This is the one I bought from Sephora but it smelled horrible, I couldn't take it, so I took it back and bought this one

Pronto Dry Shampoo

Refresh, revive, and recharge hair and scalp without water. Pronto is perfect for use between washings, in a rush, as a midday hair pick-me-up, or when you overdose on styling product.
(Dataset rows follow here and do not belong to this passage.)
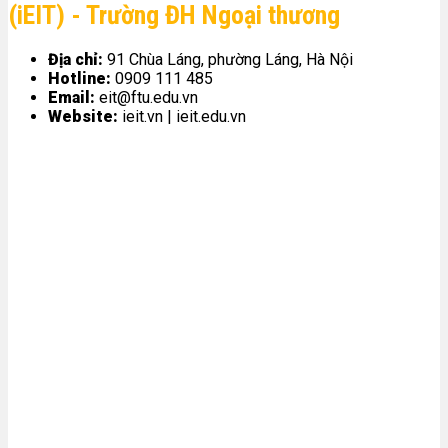
(iEIT) - Trường ĐH Ngoại thương
Địa chỉ:
91 Chùa Láng, phường Láng, Hà Nội
Hotline:
0909 111 485
Email:
eit@ftu.edu.vn
Website:
ieit.vn | ieit.edu.vn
Natural rice, oat, and tapioca starches cleanse hair by absorbing excess oil, product, and grease and increase hair volume at the roots without weighing hair down. Triclosan and tea tree oil help treat the scalp and reduce the occurrence of dandruff, while the invigorating lemon verbena fragrance leaves hair smelling and feeling fresh

I like it alot and it's powder form, which is easier for me to work with than the spray. It soaks up all that grease.


----------



## McRubel (Apr 1, 2008)

Thanks everyone so much! I think I'm going to order some of that Oscar Blandi's Pronto dry shampoo. Sounds like there are a few of you that have had some good results with that!


----------



## Aprill (Apr 2, 2008)

ditto to above!!


----------



## bunnikat (Apr 2, 2008)

Bumble and bumble make a good one...its a spray also an it comes in different shades so it matches your hair color and you don't have to do alot of blending with it unless you have lots of highlights or whatever...but its kinda pricey. It comes in 2 different sizes. One is like travel sized so you can test it before making the commitment to an entire full sized can.


----------



## McRubel (Apr 2, 2008)

Thanks for all the great suggestions!


----------